— Work to complete —
Please write out word for word the opening lines of the material, including the line with "Utilizziamo cookie per" as the last.

——————————

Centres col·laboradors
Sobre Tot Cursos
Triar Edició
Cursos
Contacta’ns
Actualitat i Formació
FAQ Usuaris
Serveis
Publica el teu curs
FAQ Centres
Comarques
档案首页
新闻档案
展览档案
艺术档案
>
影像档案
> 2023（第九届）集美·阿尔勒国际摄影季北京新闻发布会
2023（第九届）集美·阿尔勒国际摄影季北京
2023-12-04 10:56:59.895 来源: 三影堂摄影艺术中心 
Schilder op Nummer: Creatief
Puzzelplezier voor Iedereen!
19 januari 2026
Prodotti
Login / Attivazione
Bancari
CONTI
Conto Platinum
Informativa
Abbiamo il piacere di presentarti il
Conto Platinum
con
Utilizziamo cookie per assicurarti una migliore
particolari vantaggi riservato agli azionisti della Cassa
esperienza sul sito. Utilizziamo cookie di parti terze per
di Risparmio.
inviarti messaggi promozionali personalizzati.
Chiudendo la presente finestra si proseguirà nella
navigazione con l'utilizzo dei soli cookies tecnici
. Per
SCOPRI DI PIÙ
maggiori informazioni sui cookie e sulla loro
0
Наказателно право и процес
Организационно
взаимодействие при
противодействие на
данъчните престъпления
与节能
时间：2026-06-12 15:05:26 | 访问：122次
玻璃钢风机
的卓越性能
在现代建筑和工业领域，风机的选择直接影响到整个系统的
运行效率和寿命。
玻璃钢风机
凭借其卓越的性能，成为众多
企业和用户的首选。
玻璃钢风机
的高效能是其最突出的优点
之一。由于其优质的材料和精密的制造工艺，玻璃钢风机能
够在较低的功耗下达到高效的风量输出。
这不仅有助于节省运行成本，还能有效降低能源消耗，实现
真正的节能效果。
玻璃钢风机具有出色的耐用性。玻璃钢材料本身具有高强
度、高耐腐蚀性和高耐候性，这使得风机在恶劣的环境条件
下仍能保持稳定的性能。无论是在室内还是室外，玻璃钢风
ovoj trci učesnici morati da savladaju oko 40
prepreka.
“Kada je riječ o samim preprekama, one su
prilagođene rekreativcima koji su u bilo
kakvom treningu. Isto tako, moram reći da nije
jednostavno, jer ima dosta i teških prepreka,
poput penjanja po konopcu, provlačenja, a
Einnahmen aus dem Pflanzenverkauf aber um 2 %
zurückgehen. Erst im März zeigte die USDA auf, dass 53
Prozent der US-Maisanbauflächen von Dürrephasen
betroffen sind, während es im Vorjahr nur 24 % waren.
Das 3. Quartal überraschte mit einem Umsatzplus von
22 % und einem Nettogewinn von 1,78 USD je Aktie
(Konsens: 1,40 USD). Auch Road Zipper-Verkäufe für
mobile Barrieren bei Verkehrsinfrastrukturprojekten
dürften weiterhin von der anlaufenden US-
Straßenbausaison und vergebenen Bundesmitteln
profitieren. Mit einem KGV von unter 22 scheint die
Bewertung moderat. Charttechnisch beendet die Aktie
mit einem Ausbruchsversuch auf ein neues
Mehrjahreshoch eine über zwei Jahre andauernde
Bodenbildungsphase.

——————————

— Completed task —
Centres col·laboradors
Sobre Tot Cursos
Triar Edició
Cursos
Contacta’ns
Actualitat i Formació
FAQ Usuaris
Serveis
Publica el teu curs
FAQ Centres
Comarques
档案首页
新闻档案
展览档案
艺术档案
>
影像档案
> 2023（第九届）集美·阿尔勒国际摄影季北京新闻发布会
2023（第九届）集美·阿尔勒国际摄影季北京
2023-12-04 10:56:59.895 来源: 三影堂摄影艺术中心 
Schilder op Nummer: Creatief
Puzzelplezier voor Iedereen!
19 januari 2026
Prodotti
Login / Attivazione
Bancari
CONTI
Conto Platinum
Informativa
Abbiamo il piacere di presentarti il
Conto Platinum
con
Utilizziamo cookie per assicurarti una migliore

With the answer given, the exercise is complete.